Deep Lossless Image Compression via Masked Sampling and Coarse-to-Fine Auto-Regression
This work addresses the problem of improving compression efficiency for image storage and transmission, but it is incremental as it builds on existing auto-regressive methods.
The paper tackles lossless image compression by proposing a method that considers dependencies between current and future symbols, combining lossy reconstruction and progressive residual compression. It achieves comparable compression performance on extensive datasets with competitive coding speed and flexibility.
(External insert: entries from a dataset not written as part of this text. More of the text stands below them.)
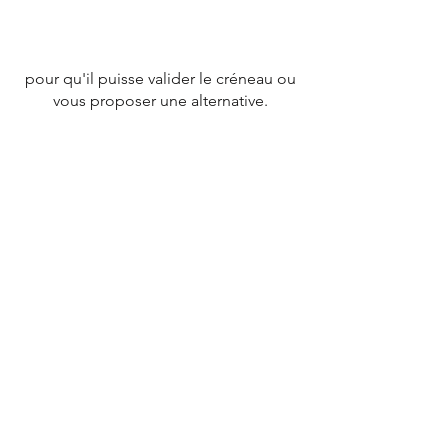
pour qu'il puisse valider le créneau ou
vous proposer une alternative.
CONTACT
Tél :
07 78 79 83 26
nevergiveupfrance@gmail.com
© 2020 par
NEVERGIVEUPFRANCE
TEAM.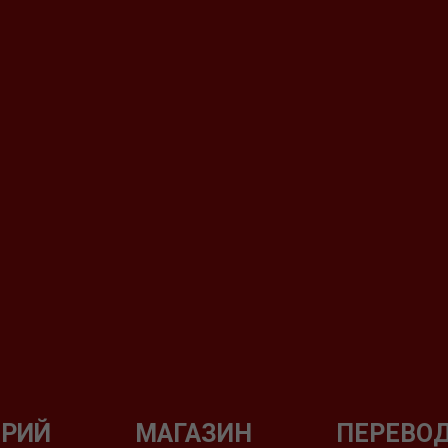
ОРИЙ
МАГАЗИН
ПЕРЕВО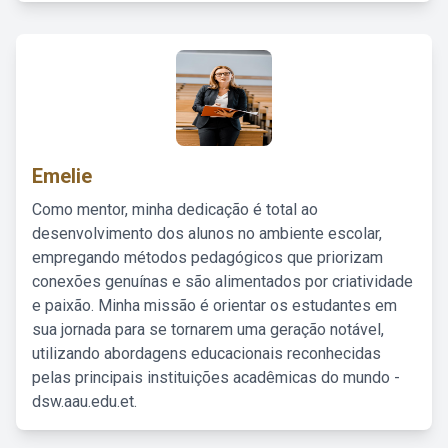
Emelie
Como mentor, minha dedicação é total ao
desenvolvimento dos alunos no ambiente escolar,
empregando métodos pedagógicos que priorizam
conexões genuínas e são alimentados por criatividade
e paixão. Minha missão é orientar os estudantes em
sua jornada para se tornarem uma geração notável,
utilizando abordagens educacionais reconhecidas
pelas principais instituições acadêmicas do mundo -
dsw.aau.edu.et.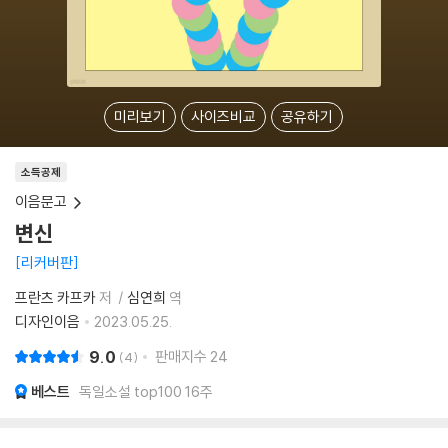
미리보기
사이즈비교
공유하기
소득공제
이음문고
변신
리커버판
프란츠 카프카
저
심연희
역
디자인이음
2023.05.25.
9.0
판매지수
24
4
베스트
독일소설 top100 16주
Learning-based lossless image compression employs pixel-based or subimage-based auto-regression for probability estimation, which achieves desirable performances. However, the existing works only consider context dependencies in one direction, namely, those symbols that appear before the current symbol in raster order. We believe that the dependencies between the current and future symbols should be further considered. In this work, we propose a deep lossless image compression via masked sampling and coarse-to-fine auto-regression. It combines lossy reconstruction and progressive residual compression, which fuses contexts from various directions and is more consistent with human perception. Specifically, the residuals are decomposed via $T$ iterative masked sampling, and each sampling consists of three steps: 1) probability estimation, 2) mask computation, and 3) arithmetic coding. The iterative process progressively refines our prediction and gradually presents a real image. Extensive experimental results show that compared with the existing traditional and learned lossless compression, our method achieves comparable compression performance on extensive datasets with competitive coding speed and more flexibility.